- [WHAT IS EXPECTED] From the line that contains "wawasan kebangsaan ketahan ekonomi, s" to the end of the entries, write out every line exactly, including both ends, and nothing more.

(Excerpts from a dataset)
*** Block opens ***

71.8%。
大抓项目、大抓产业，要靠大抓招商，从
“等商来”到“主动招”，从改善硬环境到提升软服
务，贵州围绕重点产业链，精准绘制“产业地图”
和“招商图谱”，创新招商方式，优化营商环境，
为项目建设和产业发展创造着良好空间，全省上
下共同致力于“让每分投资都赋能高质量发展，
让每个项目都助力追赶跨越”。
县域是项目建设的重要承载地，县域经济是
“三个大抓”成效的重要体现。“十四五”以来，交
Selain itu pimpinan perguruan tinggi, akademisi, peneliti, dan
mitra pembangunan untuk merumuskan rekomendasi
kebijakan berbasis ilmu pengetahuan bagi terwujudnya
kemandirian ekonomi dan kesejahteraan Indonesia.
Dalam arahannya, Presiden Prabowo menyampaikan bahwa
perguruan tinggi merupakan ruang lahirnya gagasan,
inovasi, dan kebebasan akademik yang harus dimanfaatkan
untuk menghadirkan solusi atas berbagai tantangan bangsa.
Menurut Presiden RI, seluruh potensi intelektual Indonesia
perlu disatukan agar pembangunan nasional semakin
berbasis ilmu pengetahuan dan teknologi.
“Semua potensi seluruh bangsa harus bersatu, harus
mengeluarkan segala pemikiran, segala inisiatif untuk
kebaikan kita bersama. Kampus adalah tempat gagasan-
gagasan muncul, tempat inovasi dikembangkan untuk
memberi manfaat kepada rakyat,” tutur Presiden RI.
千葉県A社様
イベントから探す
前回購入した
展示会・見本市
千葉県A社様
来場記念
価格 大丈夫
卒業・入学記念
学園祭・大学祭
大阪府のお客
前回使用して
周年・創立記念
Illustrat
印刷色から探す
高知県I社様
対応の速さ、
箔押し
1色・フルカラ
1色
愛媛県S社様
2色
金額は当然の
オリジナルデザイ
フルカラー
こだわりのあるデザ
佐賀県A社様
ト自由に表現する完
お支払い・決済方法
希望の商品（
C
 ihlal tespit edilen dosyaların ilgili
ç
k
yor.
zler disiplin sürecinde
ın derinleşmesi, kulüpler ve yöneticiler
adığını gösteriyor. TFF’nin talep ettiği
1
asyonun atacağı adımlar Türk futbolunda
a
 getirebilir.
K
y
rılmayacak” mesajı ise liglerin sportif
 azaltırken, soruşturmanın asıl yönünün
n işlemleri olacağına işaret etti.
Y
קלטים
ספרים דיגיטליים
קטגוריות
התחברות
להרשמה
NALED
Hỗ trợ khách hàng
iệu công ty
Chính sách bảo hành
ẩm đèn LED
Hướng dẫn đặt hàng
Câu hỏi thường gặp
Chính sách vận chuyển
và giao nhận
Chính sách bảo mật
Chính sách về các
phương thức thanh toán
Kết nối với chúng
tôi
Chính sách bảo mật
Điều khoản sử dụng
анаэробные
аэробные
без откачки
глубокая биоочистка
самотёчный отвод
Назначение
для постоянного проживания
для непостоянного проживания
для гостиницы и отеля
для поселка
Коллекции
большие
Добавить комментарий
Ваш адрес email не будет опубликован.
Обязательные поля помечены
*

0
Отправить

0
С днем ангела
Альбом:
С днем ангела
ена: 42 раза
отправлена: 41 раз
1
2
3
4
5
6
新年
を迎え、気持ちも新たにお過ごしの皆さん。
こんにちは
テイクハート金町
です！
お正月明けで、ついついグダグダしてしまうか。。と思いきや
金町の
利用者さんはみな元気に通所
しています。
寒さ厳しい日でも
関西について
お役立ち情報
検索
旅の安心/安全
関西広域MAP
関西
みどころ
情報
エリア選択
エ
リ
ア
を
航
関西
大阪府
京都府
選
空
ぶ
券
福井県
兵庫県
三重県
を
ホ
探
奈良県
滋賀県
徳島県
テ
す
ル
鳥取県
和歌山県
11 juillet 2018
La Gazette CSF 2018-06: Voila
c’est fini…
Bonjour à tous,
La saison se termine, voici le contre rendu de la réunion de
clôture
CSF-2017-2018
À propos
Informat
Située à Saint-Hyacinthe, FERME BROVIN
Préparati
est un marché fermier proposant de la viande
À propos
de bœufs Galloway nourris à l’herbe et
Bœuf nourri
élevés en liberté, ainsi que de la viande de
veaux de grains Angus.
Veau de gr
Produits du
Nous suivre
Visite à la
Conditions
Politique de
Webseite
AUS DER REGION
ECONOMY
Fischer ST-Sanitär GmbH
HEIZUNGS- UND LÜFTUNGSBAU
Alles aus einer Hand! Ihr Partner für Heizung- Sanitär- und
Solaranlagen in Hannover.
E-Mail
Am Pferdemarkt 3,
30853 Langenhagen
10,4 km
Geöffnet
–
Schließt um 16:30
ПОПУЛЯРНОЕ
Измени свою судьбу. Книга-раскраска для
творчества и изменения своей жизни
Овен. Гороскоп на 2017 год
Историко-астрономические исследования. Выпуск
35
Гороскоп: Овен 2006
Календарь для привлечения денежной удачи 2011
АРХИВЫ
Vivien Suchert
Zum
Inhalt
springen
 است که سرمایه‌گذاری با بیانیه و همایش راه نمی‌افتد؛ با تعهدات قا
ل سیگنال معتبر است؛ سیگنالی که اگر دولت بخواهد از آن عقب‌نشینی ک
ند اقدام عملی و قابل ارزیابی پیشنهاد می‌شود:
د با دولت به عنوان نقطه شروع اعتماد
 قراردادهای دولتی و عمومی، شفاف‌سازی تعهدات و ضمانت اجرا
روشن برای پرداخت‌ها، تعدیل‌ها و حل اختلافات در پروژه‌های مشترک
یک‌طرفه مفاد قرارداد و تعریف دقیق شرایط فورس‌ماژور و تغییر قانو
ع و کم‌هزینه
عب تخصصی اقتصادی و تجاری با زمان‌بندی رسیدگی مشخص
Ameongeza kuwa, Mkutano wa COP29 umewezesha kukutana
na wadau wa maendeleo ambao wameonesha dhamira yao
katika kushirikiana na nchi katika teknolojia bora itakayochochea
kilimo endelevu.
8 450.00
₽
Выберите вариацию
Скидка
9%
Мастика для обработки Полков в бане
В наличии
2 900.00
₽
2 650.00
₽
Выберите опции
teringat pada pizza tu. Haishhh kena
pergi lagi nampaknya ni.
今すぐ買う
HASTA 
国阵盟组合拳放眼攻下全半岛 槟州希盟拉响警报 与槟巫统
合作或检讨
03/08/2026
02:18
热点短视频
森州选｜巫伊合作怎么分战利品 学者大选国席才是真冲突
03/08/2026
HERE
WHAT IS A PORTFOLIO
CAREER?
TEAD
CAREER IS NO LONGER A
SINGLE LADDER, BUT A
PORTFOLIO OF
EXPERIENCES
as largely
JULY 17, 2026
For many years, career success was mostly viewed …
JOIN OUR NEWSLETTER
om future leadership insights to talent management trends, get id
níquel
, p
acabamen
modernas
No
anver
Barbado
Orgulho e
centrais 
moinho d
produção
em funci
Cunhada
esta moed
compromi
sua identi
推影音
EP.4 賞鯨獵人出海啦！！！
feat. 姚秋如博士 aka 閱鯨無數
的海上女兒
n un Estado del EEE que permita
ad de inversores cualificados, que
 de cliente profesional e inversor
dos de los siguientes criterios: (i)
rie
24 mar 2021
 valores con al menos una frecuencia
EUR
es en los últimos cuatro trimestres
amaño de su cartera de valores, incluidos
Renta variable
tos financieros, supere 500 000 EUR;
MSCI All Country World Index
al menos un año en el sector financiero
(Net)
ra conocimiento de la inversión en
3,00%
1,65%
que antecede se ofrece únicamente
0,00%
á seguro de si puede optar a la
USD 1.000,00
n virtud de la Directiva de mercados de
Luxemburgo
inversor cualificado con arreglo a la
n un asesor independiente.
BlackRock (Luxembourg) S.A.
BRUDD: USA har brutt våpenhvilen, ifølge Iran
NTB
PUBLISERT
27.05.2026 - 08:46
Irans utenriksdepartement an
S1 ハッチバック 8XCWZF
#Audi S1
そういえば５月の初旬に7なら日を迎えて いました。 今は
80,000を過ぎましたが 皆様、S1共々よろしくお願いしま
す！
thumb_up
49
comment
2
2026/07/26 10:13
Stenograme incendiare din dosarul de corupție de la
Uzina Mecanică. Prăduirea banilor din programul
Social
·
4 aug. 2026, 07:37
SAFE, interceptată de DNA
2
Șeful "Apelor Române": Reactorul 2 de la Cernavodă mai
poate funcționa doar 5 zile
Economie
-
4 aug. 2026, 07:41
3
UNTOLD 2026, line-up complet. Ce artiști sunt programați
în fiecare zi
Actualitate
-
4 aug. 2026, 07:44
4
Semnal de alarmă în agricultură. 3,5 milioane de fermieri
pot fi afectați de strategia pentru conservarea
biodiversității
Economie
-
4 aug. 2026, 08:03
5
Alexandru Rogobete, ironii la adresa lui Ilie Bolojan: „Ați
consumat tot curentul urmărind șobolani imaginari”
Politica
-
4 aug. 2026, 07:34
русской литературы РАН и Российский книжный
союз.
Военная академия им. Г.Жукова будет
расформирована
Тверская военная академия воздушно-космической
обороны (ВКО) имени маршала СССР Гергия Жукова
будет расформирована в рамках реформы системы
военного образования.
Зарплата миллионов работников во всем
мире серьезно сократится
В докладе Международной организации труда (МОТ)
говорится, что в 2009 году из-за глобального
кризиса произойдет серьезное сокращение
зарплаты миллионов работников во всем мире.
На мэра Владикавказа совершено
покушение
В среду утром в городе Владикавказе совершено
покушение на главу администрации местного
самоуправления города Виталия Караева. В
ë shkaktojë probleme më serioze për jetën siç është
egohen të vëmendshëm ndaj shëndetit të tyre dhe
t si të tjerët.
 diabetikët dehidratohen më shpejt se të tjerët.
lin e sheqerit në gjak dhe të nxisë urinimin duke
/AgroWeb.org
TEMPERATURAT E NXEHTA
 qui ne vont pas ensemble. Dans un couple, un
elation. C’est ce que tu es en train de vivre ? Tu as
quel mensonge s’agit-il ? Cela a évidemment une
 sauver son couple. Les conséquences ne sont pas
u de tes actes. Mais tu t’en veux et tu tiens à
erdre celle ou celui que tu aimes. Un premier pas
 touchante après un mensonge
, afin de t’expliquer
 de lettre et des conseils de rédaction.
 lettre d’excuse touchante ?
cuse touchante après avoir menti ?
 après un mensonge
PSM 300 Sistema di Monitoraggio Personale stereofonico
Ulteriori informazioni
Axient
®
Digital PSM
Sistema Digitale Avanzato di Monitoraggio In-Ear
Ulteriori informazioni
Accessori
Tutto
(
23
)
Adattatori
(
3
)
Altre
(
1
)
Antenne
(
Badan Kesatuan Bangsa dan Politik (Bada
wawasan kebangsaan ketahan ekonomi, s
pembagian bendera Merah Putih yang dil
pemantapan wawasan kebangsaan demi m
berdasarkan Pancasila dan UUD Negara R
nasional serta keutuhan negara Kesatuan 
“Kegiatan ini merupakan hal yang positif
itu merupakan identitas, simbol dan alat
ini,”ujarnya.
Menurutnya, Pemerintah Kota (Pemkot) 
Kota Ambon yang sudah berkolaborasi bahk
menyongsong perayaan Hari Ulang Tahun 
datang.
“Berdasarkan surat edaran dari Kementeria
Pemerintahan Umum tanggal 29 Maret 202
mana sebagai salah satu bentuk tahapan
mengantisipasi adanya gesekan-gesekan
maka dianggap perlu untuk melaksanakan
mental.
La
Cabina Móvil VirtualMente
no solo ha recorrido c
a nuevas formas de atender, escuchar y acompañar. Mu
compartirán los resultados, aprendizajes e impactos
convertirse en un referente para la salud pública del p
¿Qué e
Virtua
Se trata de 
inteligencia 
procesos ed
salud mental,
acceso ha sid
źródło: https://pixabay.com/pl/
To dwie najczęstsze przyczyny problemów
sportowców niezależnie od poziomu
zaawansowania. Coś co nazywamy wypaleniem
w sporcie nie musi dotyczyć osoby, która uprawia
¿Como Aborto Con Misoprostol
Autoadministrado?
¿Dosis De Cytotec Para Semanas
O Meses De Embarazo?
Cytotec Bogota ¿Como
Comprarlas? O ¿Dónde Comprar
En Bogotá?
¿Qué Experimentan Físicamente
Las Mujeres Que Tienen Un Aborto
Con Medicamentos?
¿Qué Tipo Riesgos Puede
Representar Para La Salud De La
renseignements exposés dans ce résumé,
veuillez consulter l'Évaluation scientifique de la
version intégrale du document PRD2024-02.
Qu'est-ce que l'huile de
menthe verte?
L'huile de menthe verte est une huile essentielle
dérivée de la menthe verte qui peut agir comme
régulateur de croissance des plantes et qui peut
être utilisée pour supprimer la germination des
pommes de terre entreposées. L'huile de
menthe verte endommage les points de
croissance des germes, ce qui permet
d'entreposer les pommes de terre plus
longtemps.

*** Block closes ***

- [WRITTEN ANSWER]
wawasan kebangsaan ketahan ekonomi, s
pembagian bendera Merah Putih yang dil
pemantapan wawasan kebangsaan demi m
berdasarkan Pancasila dan UUD Negara R
nasional serta keutuhan negara Kesatuan 
“Kegiatan ini merupakan hal yang positif
itu merupakan identitas, simbol dan alat
ini,”ujarnya.
Menurutnya, Pemerintah Kota (Pemkot) 
Kota Ambon yang sudah berkolaborasi bahk
menyongsong perayaan Hari Ulang Tahun 
datang.
“Berdasarkan surat edaran dari Kementeria
Pemerintahan Umum tanggal 29 Maret 202
mana sebagai salah satu bentuk tahapan
mengantisipasi adanya gesekan-gesekan
maka dianggap perlu untuk melaksanakan
mental.
La
Cabina Móvil VirtualMente
no solo ha recorrido c
a nuevas formas de atender, escuchar y acompañar. Mu
compartirán los resultados, aprendizajes e impactos
convertirse en un referente para la salud pública del p
¿Qué e
Virtua
Se trata de 
inteligencia 
procesos ed
salud mental,
acceso ha sid
źródło: https://pixabay.com/pl/
To dwie najczęstsze przyczyny problemów
sportowców niezależnie od poziomu
zaawansowania. Coś co nazywamy wypaleniem
w sporcie nie musi dotyczyć osoby, która uprawia
¿Como Aborto Con Misoprostol
Autoadministrado?
¿Dosis De Cytotec Para Semanas
O Meses De Embarazo?
Cytotec Bogota ¿Como
Comprarlas? O ¿Dónde Comprar
En Bogotá?
¿Qué Experimentan Físicamente
Las Mujeres Que Tienen Un Aborto
Con Medicamentos?
¿Qué Tipo Riesgos Puede
Representar Para La Salud De La
renseignements exposés dans ce résumé,
veuillez consulter l'Évaluation scientifique de la
version intégrale du document PRD2024-02.
Qu'est-ce que l'huile de
menthe verte?
L'huile de menthe verte est une huile essentielle
dérivée de la menthe verte qui peut agir comme
régulateur de croissance des plantes et qui peut
être utilisée pour supprimer la germination des
pommes de terre entreposées. L'huile de
menthe verte endommage les points de
croissance des germes, ce qui permet
d'entreposer les pommes de terre plus
longtemps.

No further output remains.